Hark! another axial piston engine from down under & surroundings (well, that's my mid-european view, hope nobody will be offended), after AGM Mitchell's crankless engine from about 1920. As hydraulic pumps and motors run well using the swash plate principle, why not an IC engine? Fuel efficiency will not be its main merit, as friction losses will be higher, but vibrations should be lower and in a less obtrusive direction, I think.
3rd September, 2014 @ 1:52 a.m. (California Time)
I wish them every success. The number of alternative I.C. engines that have been invented over the years is incredible, yet where are they all? Australian Ralph Sarich had some great rotary and non-rotary engines and became a millionaire selling rights to many world engine manufacturers back in the 70's - yet where are they? Concentrating on non-automotive applications seems to be the right approach - car manufactures are just too conservative. Only NSU and Mazda had the guts to try alternatives.
3rd September, 2014 @ 3:26 a.m. (California Time)
Duke Engines, please do not disappear. Do not let your company be bought up by a large manufacturer who will then dump all the work you have done, and only resurrect it once the so last century combustion engine in use today is finally deemed not fit for purpose by those in power. The rest of us all know that day passed some time ago, and that Tech like yours is more than overdue. best of luck with your endeavours, but beware.
3rd September, 2014 @ 3:44 a.m. (California Time)
I dunno. Seems like a overcomplicated Wankel engine to me.
3rd September, 2014 @ 3:57 a.m. (California Time)

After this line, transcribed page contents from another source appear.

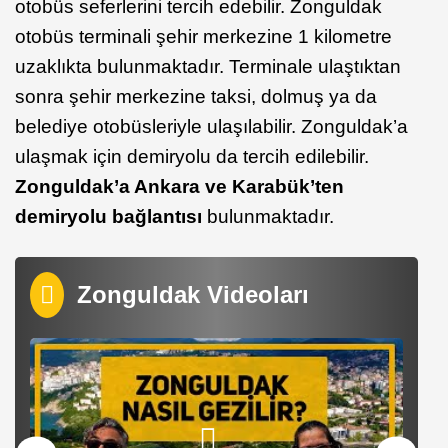
otobüs seferlerini tercih edebilir. Zonguldak
otobüs terminali şehir merkezine 1 kilometre
uzaklıkta bulunmaktadır. Terminale ulaştıktan
sonra şehir merkezine taksi, dolmuş ya da
belediye otobüsleriyle ulaşılabilir. Zonguldak’a
ulaşmak için demiryolu da tercih edilebilir.
Zonguldak’a Ankara ve Karabük’ten
demiryolu bağlantısı
bulunmaktadır.
Zonguldak Videoları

Judging by the illustration, both the big and little ends look vulnerable to wear, so it would be nice to know if there has been any endurance testing of this design. Running continuously at max power (with breaks for necessary servicing) will be essential if there is going to be confidence in using it for aeronautics.
I wonder if it will run backwards. Such a facility would be handy for slowing small light aircraft on landing, especially 'tail draggers' and boat planes, not to mention many boat applications.
Overall, it looks like a very innovative design.
3rd September, 2014 @ 4:24 a.m. (California Time)
fantastic news! At least for me as I did not hear about DUKE before... I was hoping that Wankel engine will success but it looks like it is too problematic. I would love to see some true revolution in motor business.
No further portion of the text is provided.